Sol, who came to her first anti-fascist protest, said, “It’s important we turn up to fight against all struggles.

“The far right is rising in Europe. I’m French, and we’ve seen how the fascists keep coming back.

“We saw how Marine Le Pen went from being a monster to respectable. We can’t be complacent.”

Speakers from the NEU, RMT, Unison, CWU and PCS unions addressed the crowd, as well as activists from the Jewish Socialist Group, Muslim Association of Britain and Love Music Hate Racism and LGBT+ groups. The FBU union also supported the counter-protest.

Julie Sherry from SUTR said, “We know from history we can’t allow fascists to spread their hate. It’s so dangerous to have them in the streets but it’s testament to the hate spewing from out during the last 14 years of the Tories.

“Racism has been at the centre of each Tory government. Anti-racists have stood outside hotels defending refugees while the far right tries to intimidate them because they feel supported by the government.

“Fascists stand to make gains across Europe based on these politics too. The danger is allowing those people to march unopposed. If we have to do this again, we will.”

The march by Robinson’s supporters shows the dangers of state racism fueling the far right.

But it was still smaller than demonstrations over Palestine—and not just the national ones in London.
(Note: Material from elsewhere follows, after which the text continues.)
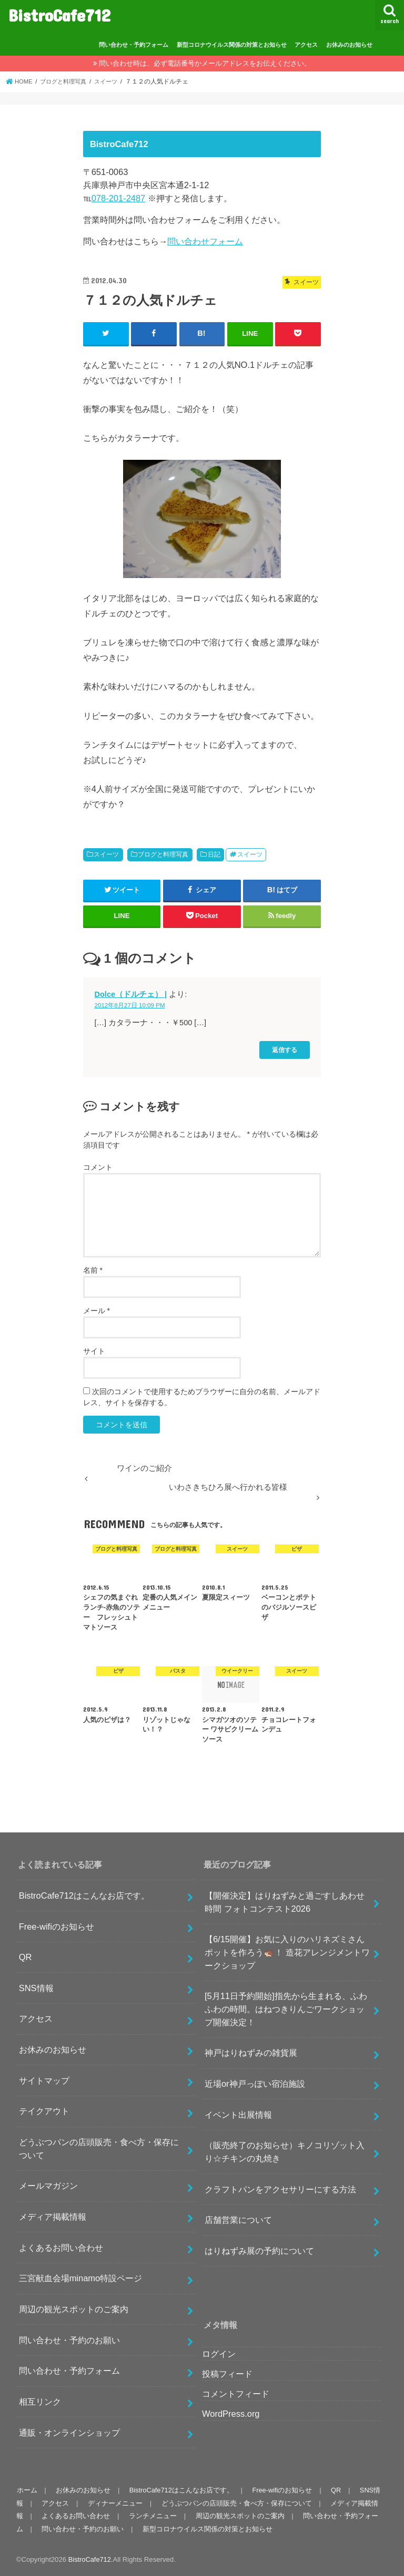  What do you see at coordinates (99, 2148) in the screenshot?
I see `どうぶつパンの店頭販売・食べ方・保存について` at bounding box center [99, 2148].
These have been led overwhelmingly by young Muslim people and many others who want to hit back against Islamophobia as well as in support of Palestine.

It shows the need to keep mobilising against the Tories’ state racism and to fight a Starmer government’s anti-migrant agenda from day one.

Robinson will be buoyed by the turnout, but it doesn’t represent the sort of breakthrough he achieved in 2017-2019.

We have to keep it that way and build the anti-racist movement.